The short, beguiling new Sundance drama Southside With You picked up a lot of pre-festival press for its irresistibly compelling premise. First-time writer-director Richard Tanne dared to take one of the most famous couples in the world — Barack and Michelle Obama — and make an entire movie out of a fictionalized account of their first date. Any cinematic depiction of a sitting president and first lady would seem a politically fraught one, but Southside — which is screening this week — is less about partisanship and more about passion. It actually bears a striking resemblance to Richard Linklater’s 1995 romance Before Sunrise, another movie about two attractive, brainy people walking and talking their way through a rambling, day-long date.

Related: Inside the Obama First Date Movie ‘Southside With You’ (Exclusive First Clip)

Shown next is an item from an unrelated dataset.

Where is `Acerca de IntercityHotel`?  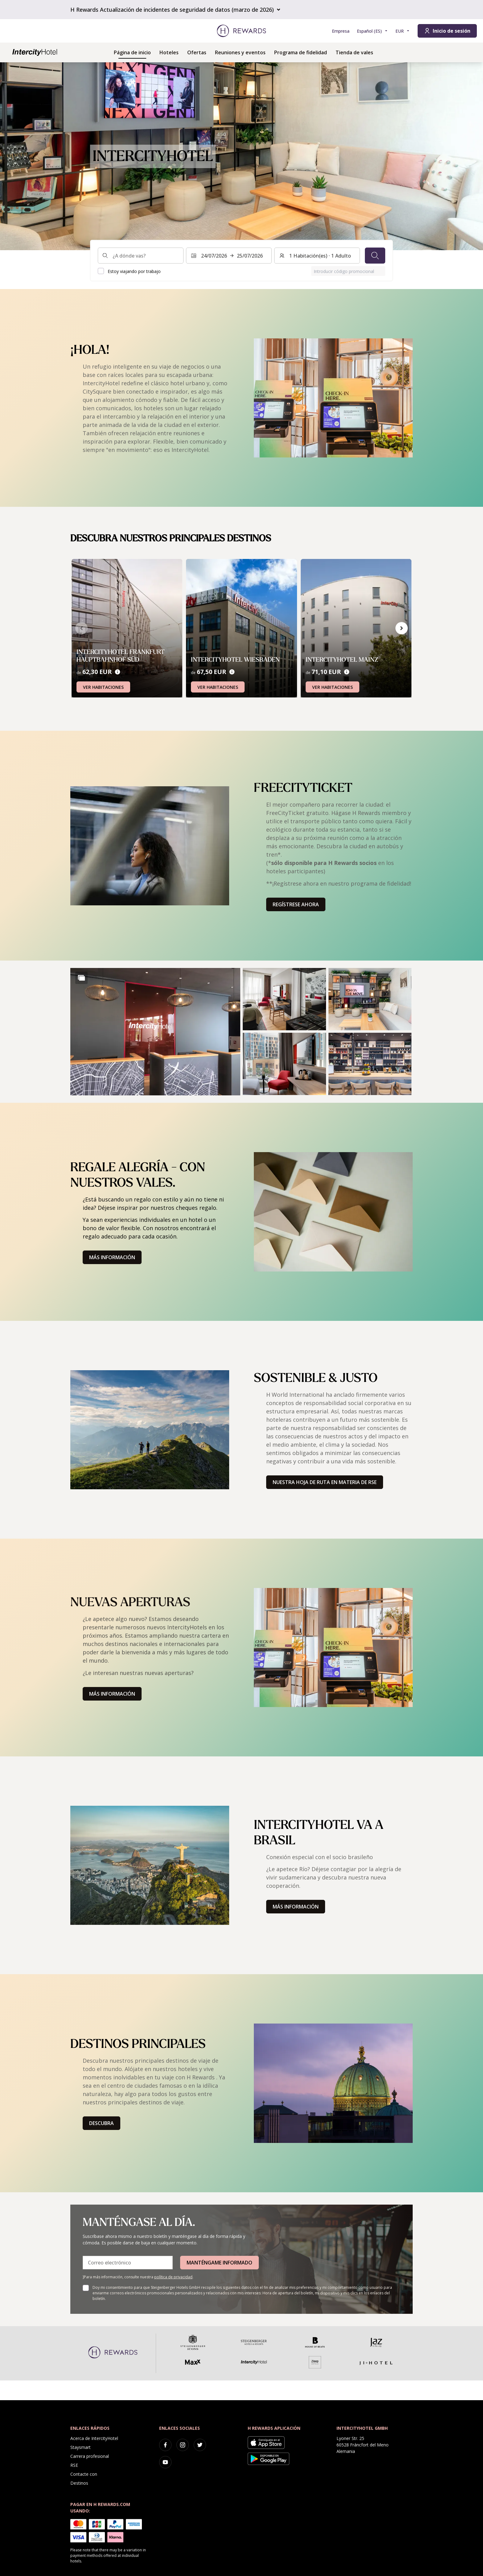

Southside opens in Chicago during the steamy summer of 1989 and introduces us to Michelle Robinson (a magnetic Tika Sumpter, who’s also a producer), an accomplished second-year associate at a law firm who’s carefully primping for an outing that is most definitely not a date, as she keeps reminding her teasing parents. We also meet her companion for the day, a summer associate named Barack Obama (Parker Sawyers) who’s smoking a cigarette in his bachelor pad before heading out to pick Michelle up. (We’re treated to the winning image of the future commander-in-chief cruising through Chicago in his rusted-out Datsun with Janet Jackson’s “Miss You Much” blaring on the radio.) The witty, self-possessed Michelle is clear from the beginning: She isn’t about to become involved with a coworker who’s her advisee, no less. Barack ostensibly agrees, while subtly orchestrating an entire day — a trip to the Art Institute, a picnic in the park, a movie — designed to win her over in spite of herself.

What unfolds is really one conversation that just keeps on going, ranging from the sitcom Good Times to the paintings of Ernie Barnes, from Michelle’s struggles as a black woman in a white-male-dominated corporate world to Barack’s raw feelings about his absent father. Sumpter and Sawyers are a striking onscreen couple and both navigate the tricky terrain of resembling younger versions of their real-life counterparts without ever falling into impersonation. There aren’t any overt nods to the heights the Obamas would eventually reach — except maybe the suspiciously-stump-like speech Barack ends up giving at a community meeting he takes Michelle to mid-day.

What lingers in the end though, isn’t signs of a future political career. It’s the way Southside gently evokes a dawning connection on one hot summer night. Tanne has said that he built his movie around a few real-life details from the public record — for instance Michelle Robinson and Barack Obama really did go to a screening of Do the Right Thing. They also apparently did go to Baskin-Robbins to end the night, as the characters in the movie do. It’s a dreamy image no matter who the couple is: the spark of new love over a chocolate ice cream cone.